Bandire dalle tavole italiane posate e pastasciutta. Tommaso Marinetti lo teorizzò nel suo Manifesto della Cucina Futurista pubblicato sulla Gazzetta del Popolo il 28 dicembre 1930.
Cosa ha a che fare la caprese, non la torta ma la bella composizione di fior di latte o mozzarella, pomodoro e basilico con la cucina futurista? Forse nulla, forse tutto. Se esistono tomi sulla storia della gastronomia e del gusto, ricettari di tutte le epoche dal medioevo ad andare avanti, nulla è mai tanto nebuloso quanto l’origine delle pietanze così come le conosciamo oggi. Si confondono analogie documentate, racconti orali, testimonianze ataviche, storie, leggende. Ebbene secondo una delle tesi più accreditate la vivace e nutriente vivanda sarebbe stata inventata da uno chef del lussuoso hotel Quisisana di Capri, ove, pare, il buon Marinetti con una certa frequenza soggiornasse. Del resto i colori del piatto richiamano il tricolore nazionale e la composizione appare conforme allo spirito del letterato futurista e dei suoi precetti culinari.
Il manifesto prevedeva, del resto, “l’invenzione di complessi plastici saporiti, la cui armonia originale di forma e colore nutra gli occhi ed ecciti la fantasia prima di tentare le labbra”.
Nella caprese ben è dato rinvenire tutte queste caratteristiche. Qualche veterocomunista, nostalgico e indefesso, probabilmente storcerà le labbra innanzi a queste righe e cestinerà, in barba di ogni etica anti-spreco, ciuffi di basilico, monticelli di pomodori e zuppiere di mozzarelle, inorridito dal possibile sospetto di collusione ex-post col movimento artistico ritenuto fiancheggiatore del ventennio fascista.

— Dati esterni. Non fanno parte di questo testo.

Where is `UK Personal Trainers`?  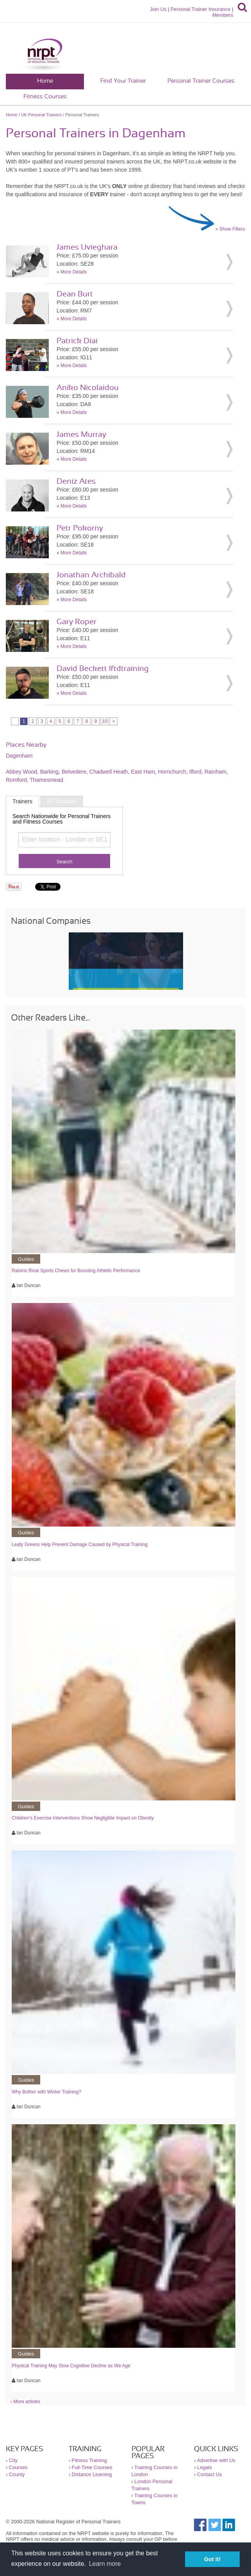 UK Personal Trainers is located at coordinates (41, 114).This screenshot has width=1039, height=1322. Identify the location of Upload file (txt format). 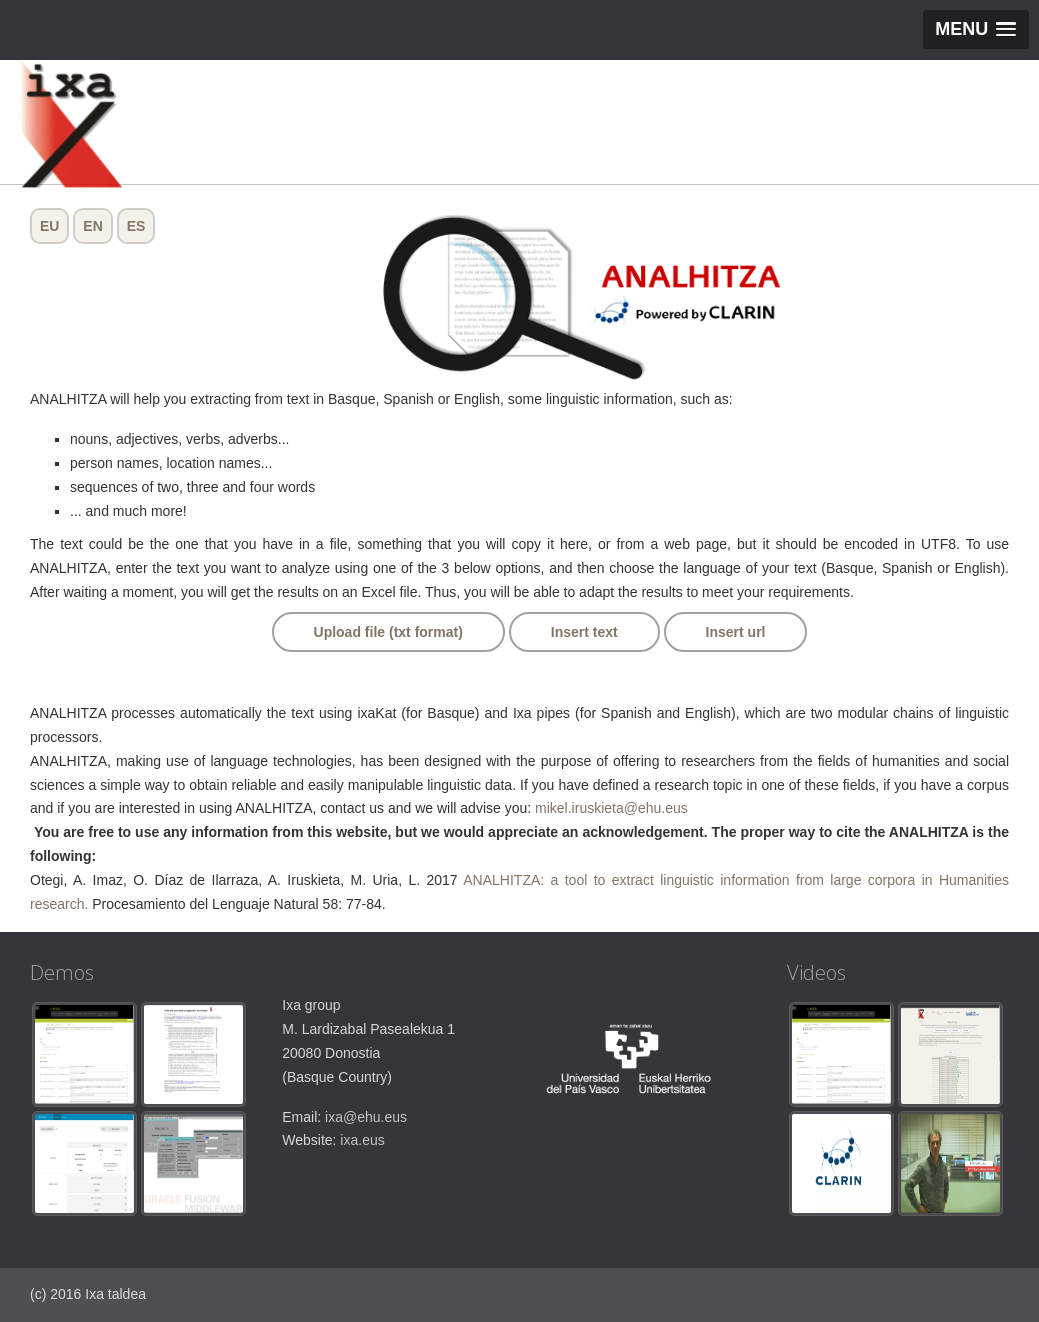
(388, 632).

Liberi da codesto ideologismo di riporto, continuiamo a beare il nostro palato della mozzarella intramezzata a fette di pomodoro e foglie di basilico. Piacere profondo di un piatto in cui trovano perfetto equilibrio dolcezza, acidità, aromaticità e fragranza. Gli occhi subiscono la malia della vivezza dei colori e, diremmo, in sintonia col Marinetti, infervorano le papille che, lo si avverte, si protendono per gustare. La caprese, in fondo, non passa mai di moda esattamente come la tentazione della carne.
Il tempo passa e la fedeltà all’ispirazione marinettiana deve pure imporre originalità che spezzi il sovrappeso della tradizione. Per la caprese, in qualche modo simbolo di una logorante e insulsa ripetitività, osiamo suggerire un pizzico antimediocrista di sale Maldon tra ciascuna fetta di pomodoro e mozzarella.
Si tratta di un sale, su questo forse il nostro illustre letterato avrebbe da ridire, britannico che per il particolare processo produttivo si presenta in “flakes” ossia scaglie. Per effetto di questa peculiarità si scioglie più lentamente e conferisce maggior vigore al gusto. E’ evidente, infatti, che la puntura sapida di un granellino non può pareggiare quella di una scaglia la cui superficie di contatto con la nostra lingua è nettamente superiore.
E allora si spinga con furore la caprese verso un nuovo orizzonte, internazionalizzato e vivificato dal candido impeto del sale Maldon.
(Il sale Maldon è facilmente reperibile ad un costo più che ragionevole nelle migliori rivendite di gastronomia oltre che online su innumerevoli siti di commercio a distanza).